6. Environment files:

   • .env* files committed? Check .gitignore
   • Secrets in plaintext in config files?

7. Error handling:

   • Stack traces in production responses?
   • Database errors exposed to clients?
   • Debug mode enabled in production configs?

Business Logic (reference references/business-logic-checklist.md)

• Authentication flows (registration, password reset, MFA)
• Authorization patterns (role checks, ownership verification)
• Payment/transaction logic (price manipulation, race conditions)
• Rate limiting on sensitive operations

---

Phase 5: Report Generation

Output: Write .security-audit/scan_report.md

Reference: references/report-templates.md for format options (Markdown is default). Reference: references/cwe-mapping.md for accurate CWE classification and CVSS scoring.

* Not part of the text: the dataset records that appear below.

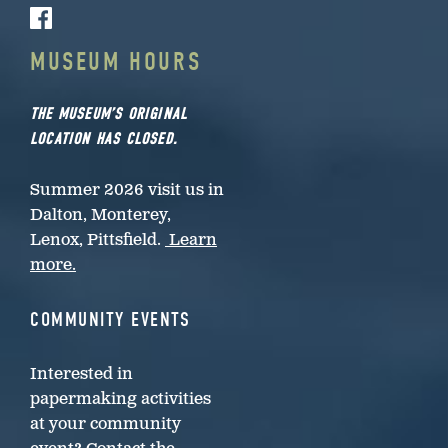
MUSEUM HOURS
THE MUSEUM’S ORIGINAL
LOCATION HAS CLOSED.
Summer 2026 visit us in
Dalton, Monterey,
Lenox, Pittsfield.
Learn
more.
COMMUNITY EVENTS
Interested in
papermaking activities
at your community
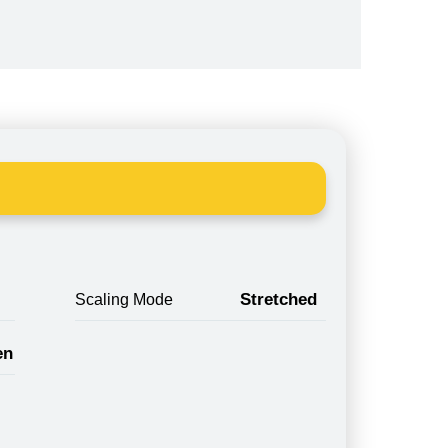
Stretched
Scaling Mode
en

Report Template (Canonical)

# Brain Dump

## Project Overview
- **Tech Stack:** [languages, frameworks, databases]
- **Architecture:** [monolith / microservices / serverless]
- **Entry Points:** [count of routes/endpoints mapped]
- **Auth Mechanism:** [JWT / sessions / OAuth / API keys / none]

## Attack Surface Summary
- **Unprotected endpoints:** [count and list]
- **Dangerous sinks found:** [count by category]
- **External integrations:** [databases, cloud services, third-party APIs]
- **Dependency vulnerabilities:** [count by severity from Phase 4]

## STRIDE Threat Coverage
- **Spoofing:** [hypotheses tested, results]
- **Tampering:** [hypotheses tested, results]
- **Repudiation:** [hypotheses tested, results]
- **Information Disclosure:** [hypotheses tested, results]
- **Denial of Service:** [hypotheses tested, results]
- **Elevation of Privilege:** [hypotheses tested, results]

## Analysis Log
- [Key decisions and reasoning during analysis]
- [Code paths investigated, patterns discovered]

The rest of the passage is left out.